SNR-Based-Progressive-Learning-of-Deep-Neural-Network-for-Speech-Enhancement icon indicating copy to clipboard operation
SNR-Based-Progressive-Learning-of-Deep-Neural-Network-for-Speech-Enhancement copied to clipboard

Implementation of the paper "SNR-Based Progressive Learning of Deep Neural Network for Speech Enhancement."

SNR-Based Progressive Learning of DNN for Speech Enhancement

The implementation of the paper SNR-Based Progressive Learning of Deep Neural Network for Speech Enhancement.

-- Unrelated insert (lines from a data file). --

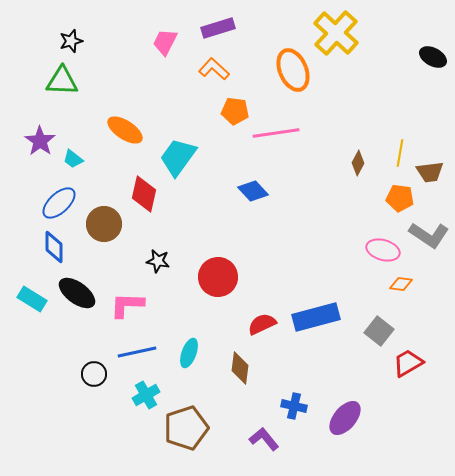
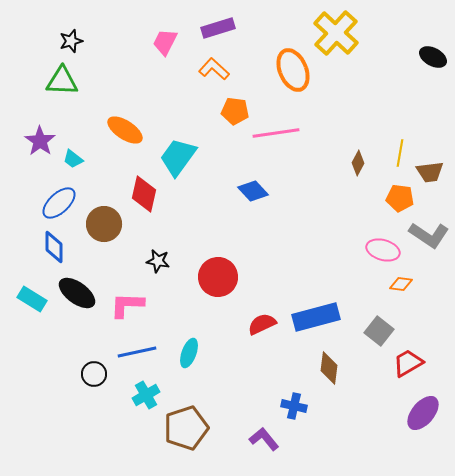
brown diamond at (240, 368): moved 89 px right
purple ellipse at (345, 418): moved 78 px right, 5 px up
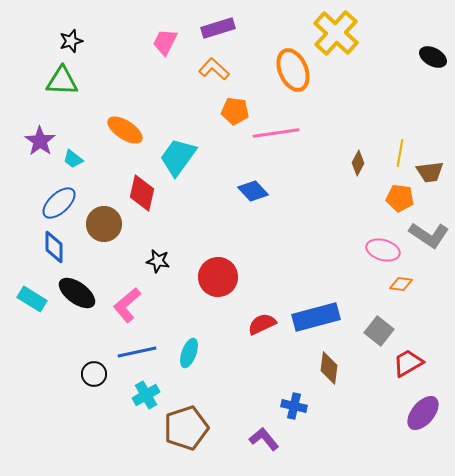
red diamond at (144, 194): moved 2 px left, 1 px up
pink L-shape at (127, 305): rotated 42 degrees counterclockwise
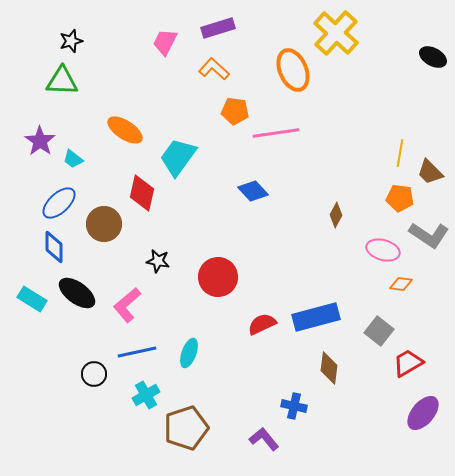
brown diamond at (358, 163): moved 22 px left, 52 px down
brown trapezoid at (430, 172): rotated 52 degrees clockwise
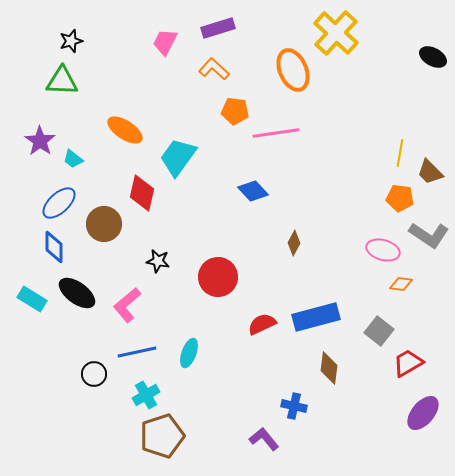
brown diamond at (336, 215): moved 42 px left, 28 px down
brown pentagon at (186, 428): moved 24 px left, 8 px down
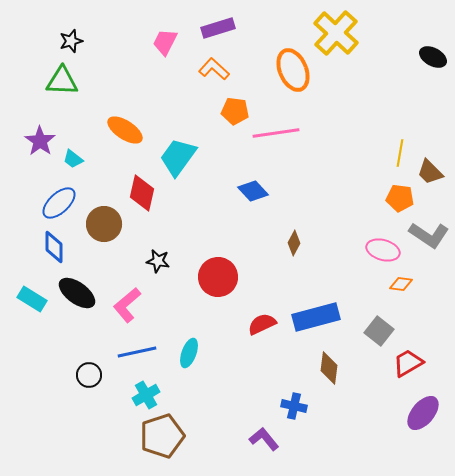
black circle at (94, 374): moved 5 px left, 1 px down
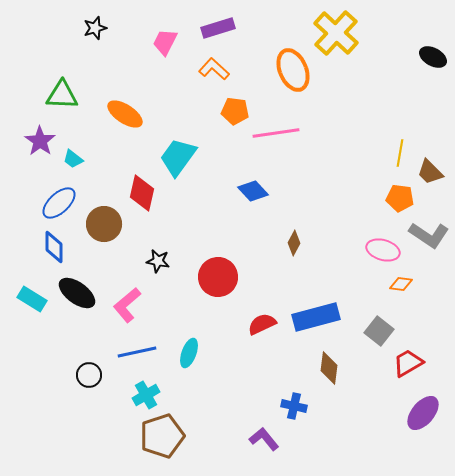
black star at (71, 41): moved 24 px right, 13 px up
green triangle at (62, 81): moved 14 px down
orange ellipse at (125, 130): moved 16 px up
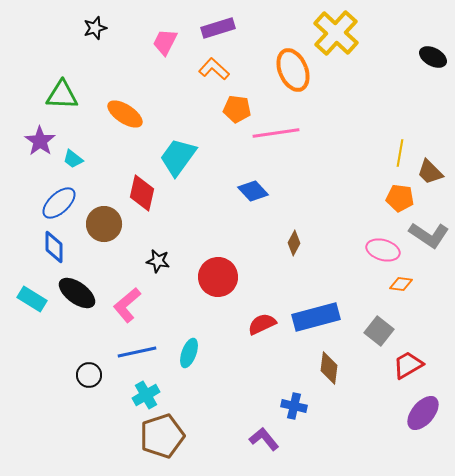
orange pentagon at (235, 111): moved 2 px right, 2 px up
red trapezoid at (408, 363): moved 2 px down
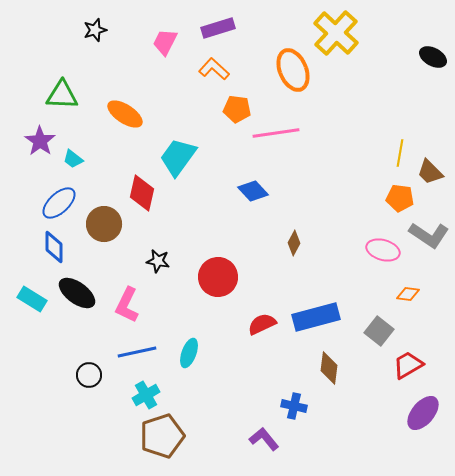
black star at (95, 28): moved 2 px down
orange diamond at (401, 284): moved 7 px right, 10 px down
pink L-shape at (127, 305): rotated 24 degrees counterclockwise
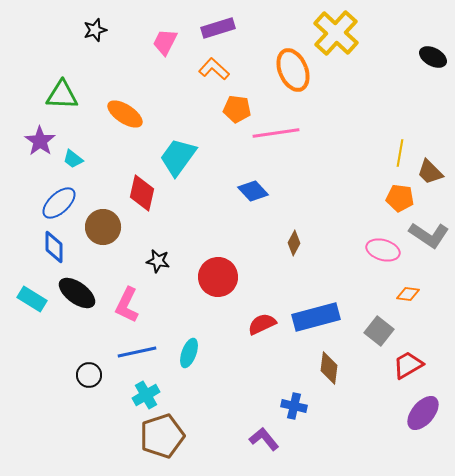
brown circle at (104, 224): moved 1 px left, 3 px down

Unofficial implementation, with some differences from the original paper.

Todo

  • [x] Data pre-processing for training, validation and test
  • [x] PL DNN models
  • [x] Training data
  • [x] Validation data
  • [x] Training logic
  • [x] validation logic
  • [x] visualization for validation set (waveform, audio, metrics)
  • [x] Config parameters
  • [ ] Integrate pre-processing scripts in the project
  • [ ] Global Normalization
  • [ ] Test script

Model coverage

  • [x] Single-SNR
  • [ ] Multi-SNR
  • [ ] Baseline DNN model

Dependencies

  • tqdm
  • pypesq
  • pystoi
  • librosa
  • pytorch==1.0
  • matplotlib
  • tensorboardX

Usage

Data Pre-processing

:sweat_smile: waiting for integration into the project.

Training

# specify training configuration (-C), and GPU devices (-D).
python train.py -C config/train/<name>.json -D 0

# Resume expriment (-R)
python train.py -C config/train/<name>.json -D 0 -R

Configuration for Training:

{
    # 实验名,每次实验都不能重复
    "name": "basic_1000", 
    # 实验使用的 GPU 数量,需要配合 train.py 的 -D 选项
    "n_gpu": 1, 
    # 是否使用 Cudnn 加快速度,使用时无法保证实验的可重复性
    "use_cudnn": true,
    # 损失函数,见 models/loss.py
    "loss_func": "mse_loss",
    # Checkpoints,logs 等目录所在的位置,可以指定在另外的数据盘中
    "save_location": "/media/imucs/DataDisk/haoxiang/Experiment/DNN",
    # 本次实验的描述信息,后续会打印在 tensorboardX 中
    "description": "修复 epoch 显示错误的问题",
    # 可视化评价指标的频率
    "visualize_metrics_period": 10,
    # 优化器参数
    "optimizer": {
        "lr": 0.01
    },
    # 训练过程的可配置参数
    "trainer": {
        "epochs": 1000,
        # 模型存储的频率
        "save_period": 3
    },
    # 所有关于训练的数据集
    "train_dataset": {
        "mixture_dataset": "/home/imucs/Center/timit_single_snr_limit_500/train/dB-5.npy",
        "clean_dataset": "/home/imucs/Center/timit_single_snr_limit_500/train/clean.npy",
        "target_1_dataset": "/home/imucs/Center/timit_single_snr_limit_500/train/dB5.npy",
        "target_2_dataset": "/home/imucs/Center/timit_single_snr_limit_500/train/dB15.npy"
    },
    # 所有关于验证的数据集
    "valid_dataset": {
        "mixture_dataset": "/home/imucs/Center/timit_waveform_192/test/dB-5.npy",
        "clean_dataset": "/home/imucs/Center/timit_waveform_192/test/clean.npy"
    },
    # 训练数据集中的参数
    "train_data": {
        "batch_size": 20000,
        "shuffle": true,
        "num_workers": 100
    },
    # 验证数据集中的参数
    "valid_data": {
        "limit": 20,
        "offset": 1,
        "batch_size": 1,
        "num_workers": 1
    }
}

Visualization

tensorborad --logdir <training_config:save_location>/logs --port <port>

Test(TODO)

Similar to the validation part in trainer/trainer.py.